A.L.: Vous avez vu juste, certaines barrières ne sont pas de nature à encourager le développement des solutions digitales dans l’agriculture en Afrique. Il est vrai que la volonté politique est de plus en plus manifeste mais parfois les politiques mises en place par nos gouvernements ne sont pas en accord avec les volontés politiques. Par exemple, de nombreuses solutions numériques reposent sur l’internet et les équipements numériques. Mais l’accès à l’internet n’a pas encore atteint un niveau qui permettra une utilisation aisée par les populations à la base et donc une contribution effective au développement agricole.  Un autre exemple est relatif aux taxes sur les outils informatiques. Ces outils joueront un rôle essentiel dans le développement de nos pays vers cette économie digitale que nos pays désirent. Par ailleurs une politique économique qui ne réduit pas les taxes sur ces équipements informatiques empiètera sur leur contribution à la transformation digitale du pays.  Les barrières existent également dans le domaine de la formation des jeunes. Un exemple assez parlant est la formation dans les domaines relatifs à l’Intelligence Artificielle qui a pourtant de nombreuses applications dans le secteur agricole. Sur le continent les centres de formation sur ce sujet ne font pas légion. Et pourtant il faudra les multiplier à l’échelle continentale et dans chaque pays pour espérer une contribution réelle. Le système règlementaire est aussi parfois trop restrictif pour permettre le développement du numérique. Prenez par exemple l’industrie des drones. EN effet, nombreux sont les pays Africains qui ont mis en place une législation qui limite le développement de l’industrie. La croissance des solutions associées aux nouvelles technologies en Afrique nécessitera un environnement où le système éducatif, la législation et le développement des infrastructures concourent pour concrétiser la vision digitale de l’Afrique.

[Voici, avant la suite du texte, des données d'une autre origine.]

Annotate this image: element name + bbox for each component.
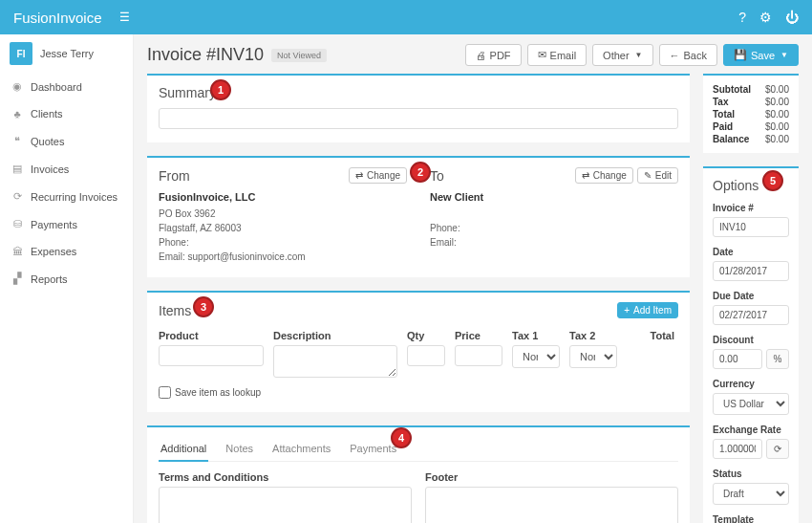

Quelles sont les mesures qui devraient être mises en place pour le secteur agricole puisse tirer pleinement profit des opportunités offertes par le numérique dans le secteur agricole? 

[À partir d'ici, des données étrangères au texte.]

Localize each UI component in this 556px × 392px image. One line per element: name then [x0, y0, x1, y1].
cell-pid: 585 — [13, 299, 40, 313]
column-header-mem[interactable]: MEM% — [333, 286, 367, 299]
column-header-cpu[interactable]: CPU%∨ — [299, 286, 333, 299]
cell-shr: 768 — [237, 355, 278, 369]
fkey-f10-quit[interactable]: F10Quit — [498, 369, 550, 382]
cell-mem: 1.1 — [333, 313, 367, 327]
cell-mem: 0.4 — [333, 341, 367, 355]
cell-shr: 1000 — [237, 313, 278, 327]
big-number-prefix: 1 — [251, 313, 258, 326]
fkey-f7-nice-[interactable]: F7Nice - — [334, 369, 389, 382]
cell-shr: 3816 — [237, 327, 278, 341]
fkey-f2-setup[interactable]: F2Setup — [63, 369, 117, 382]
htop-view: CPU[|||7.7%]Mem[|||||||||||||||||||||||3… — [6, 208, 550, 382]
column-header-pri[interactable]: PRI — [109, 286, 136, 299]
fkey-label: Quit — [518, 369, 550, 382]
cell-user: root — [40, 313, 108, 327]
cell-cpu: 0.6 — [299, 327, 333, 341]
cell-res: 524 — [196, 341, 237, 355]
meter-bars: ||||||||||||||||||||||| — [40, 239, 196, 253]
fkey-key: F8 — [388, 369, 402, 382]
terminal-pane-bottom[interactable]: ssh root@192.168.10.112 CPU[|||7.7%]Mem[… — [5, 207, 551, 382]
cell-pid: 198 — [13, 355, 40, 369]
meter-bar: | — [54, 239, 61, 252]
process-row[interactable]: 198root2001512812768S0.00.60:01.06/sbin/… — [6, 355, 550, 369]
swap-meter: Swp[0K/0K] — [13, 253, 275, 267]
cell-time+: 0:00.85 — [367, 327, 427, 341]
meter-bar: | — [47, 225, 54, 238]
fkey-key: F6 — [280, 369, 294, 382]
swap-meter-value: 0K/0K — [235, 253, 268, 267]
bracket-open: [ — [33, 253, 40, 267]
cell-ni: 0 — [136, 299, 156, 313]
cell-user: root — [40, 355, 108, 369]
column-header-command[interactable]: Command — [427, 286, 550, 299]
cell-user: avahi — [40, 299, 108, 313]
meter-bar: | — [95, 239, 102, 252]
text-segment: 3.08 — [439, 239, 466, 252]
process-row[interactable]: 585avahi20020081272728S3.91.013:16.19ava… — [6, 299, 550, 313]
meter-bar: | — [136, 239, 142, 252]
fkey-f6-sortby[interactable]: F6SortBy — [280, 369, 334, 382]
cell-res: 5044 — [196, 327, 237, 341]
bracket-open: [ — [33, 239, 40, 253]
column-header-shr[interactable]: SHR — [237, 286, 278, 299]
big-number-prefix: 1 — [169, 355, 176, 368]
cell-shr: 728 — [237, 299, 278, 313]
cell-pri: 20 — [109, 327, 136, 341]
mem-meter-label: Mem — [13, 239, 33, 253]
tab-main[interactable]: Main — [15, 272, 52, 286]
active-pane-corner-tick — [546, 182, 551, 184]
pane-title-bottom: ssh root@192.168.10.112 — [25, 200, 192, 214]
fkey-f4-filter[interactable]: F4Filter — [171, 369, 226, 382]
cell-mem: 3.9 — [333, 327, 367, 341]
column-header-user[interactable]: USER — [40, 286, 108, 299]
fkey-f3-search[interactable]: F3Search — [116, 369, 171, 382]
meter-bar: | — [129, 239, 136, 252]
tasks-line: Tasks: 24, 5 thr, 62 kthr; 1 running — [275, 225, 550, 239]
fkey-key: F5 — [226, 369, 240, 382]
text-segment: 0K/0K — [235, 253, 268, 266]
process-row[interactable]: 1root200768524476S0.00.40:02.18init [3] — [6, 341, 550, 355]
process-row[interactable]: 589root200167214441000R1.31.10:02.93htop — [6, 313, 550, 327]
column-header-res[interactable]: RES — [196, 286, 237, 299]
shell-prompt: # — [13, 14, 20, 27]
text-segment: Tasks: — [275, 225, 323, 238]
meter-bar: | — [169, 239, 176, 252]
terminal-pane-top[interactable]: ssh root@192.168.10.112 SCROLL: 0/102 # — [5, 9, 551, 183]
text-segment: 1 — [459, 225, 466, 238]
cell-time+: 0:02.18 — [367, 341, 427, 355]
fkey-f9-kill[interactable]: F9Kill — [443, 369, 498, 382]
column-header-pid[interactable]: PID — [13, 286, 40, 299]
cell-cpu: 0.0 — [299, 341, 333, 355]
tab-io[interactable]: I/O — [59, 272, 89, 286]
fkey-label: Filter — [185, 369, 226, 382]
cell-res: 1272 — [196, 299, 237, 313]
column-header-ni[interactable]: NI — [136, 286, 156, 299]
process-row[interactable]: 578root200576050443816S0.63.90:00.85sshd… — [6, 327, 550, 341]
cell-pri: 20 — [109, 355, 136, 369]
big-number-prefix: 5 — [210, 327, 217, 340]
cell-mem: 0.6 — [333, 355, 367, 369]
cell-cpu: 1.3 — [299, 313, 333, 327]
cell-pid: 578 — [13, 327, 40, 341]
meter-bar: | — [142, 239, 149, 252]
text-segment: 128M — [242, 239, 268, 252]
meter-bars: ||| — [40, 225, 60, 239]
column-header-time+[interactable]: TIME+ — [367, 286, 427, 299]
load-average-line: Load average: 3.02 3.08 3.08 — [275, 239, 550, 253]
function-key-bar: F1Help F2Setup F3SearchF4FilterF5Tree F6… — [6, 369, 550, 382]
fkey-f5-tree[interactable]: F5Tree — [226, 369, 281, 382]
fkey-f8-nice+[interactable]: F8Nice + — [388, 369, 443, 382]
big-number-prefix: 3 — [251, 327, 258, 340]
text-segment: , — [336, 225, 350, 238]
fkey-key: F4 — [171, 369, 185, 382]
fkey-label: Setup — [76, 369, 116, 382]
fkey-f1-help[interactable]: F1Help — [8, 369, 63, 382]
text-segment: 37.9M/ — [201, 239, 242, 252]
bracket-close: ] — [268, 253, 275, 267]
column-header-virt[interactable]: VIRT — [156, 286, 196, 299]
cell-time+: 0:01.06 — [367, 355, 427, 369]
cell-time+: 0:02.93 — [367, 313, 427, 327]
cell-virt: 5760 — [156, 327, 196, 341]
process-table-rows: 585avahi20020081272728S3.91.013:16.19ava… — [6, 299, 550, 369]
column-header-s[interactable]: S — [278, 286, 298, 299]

A.L.: Les solutions sont nombreuses et il serait difficile de les citer tous. Toutefois, il me parait important d’encourager les partenariats publics-privés sur le continent où l’état fait confiance aux entreprises et startups pour leur développer des solutions adaptées à leurs besoins, au lieu de recourir aux entreprises étrangères qui ne développeront pas nécessairement ni le capital humain local ni l’économie puisque les revenus de leurs contrats seront dépensés en dehors de ces pays africains. Si la compétence n’existe pas au niveau local, les pouvoirs publics pourraient créer les incitations nécessaires pour que les entreprises étrangères, dans leurs prestations, développent aussi le capital humain local qui pourrait non seulement continuer à offrir le service, mais aussi l’adapter aux besoins de nos pays. Il faudrait aussi des politiques cohérentes mises en place par nos états. Des mesures qui, entre autres, créent un environnement favorable au développement des solutions digitales et qui facilitent la formation des jeunes dans les secteurs qui leur permettront d’acquérir la capacité de développer les solutions. Le développement d’une infrastructure digitale à la hauteur de l’ambition de nos pays permettra également à la jeunesse d’en prendre avantage et innover. Imaginez l’impact que l’amélioration de la qualité de l’internet et son coût aura sur son accessibilité et usage. Il ne s’agit pas, n’est-ce-pas, des compétitions périodiques organisées à l’endroit des startups. Non pas que ces compétitions ne sont pas utiles, mais plutôt des investissements courageux et sur un long terme qui permettront l’éclosion des écosystèmes entrepreneurials où des solutions sont développées pour améliorer les conditions de vie des populations et où des emplois sont créés, contribuant en retour à l’économie de nos pays.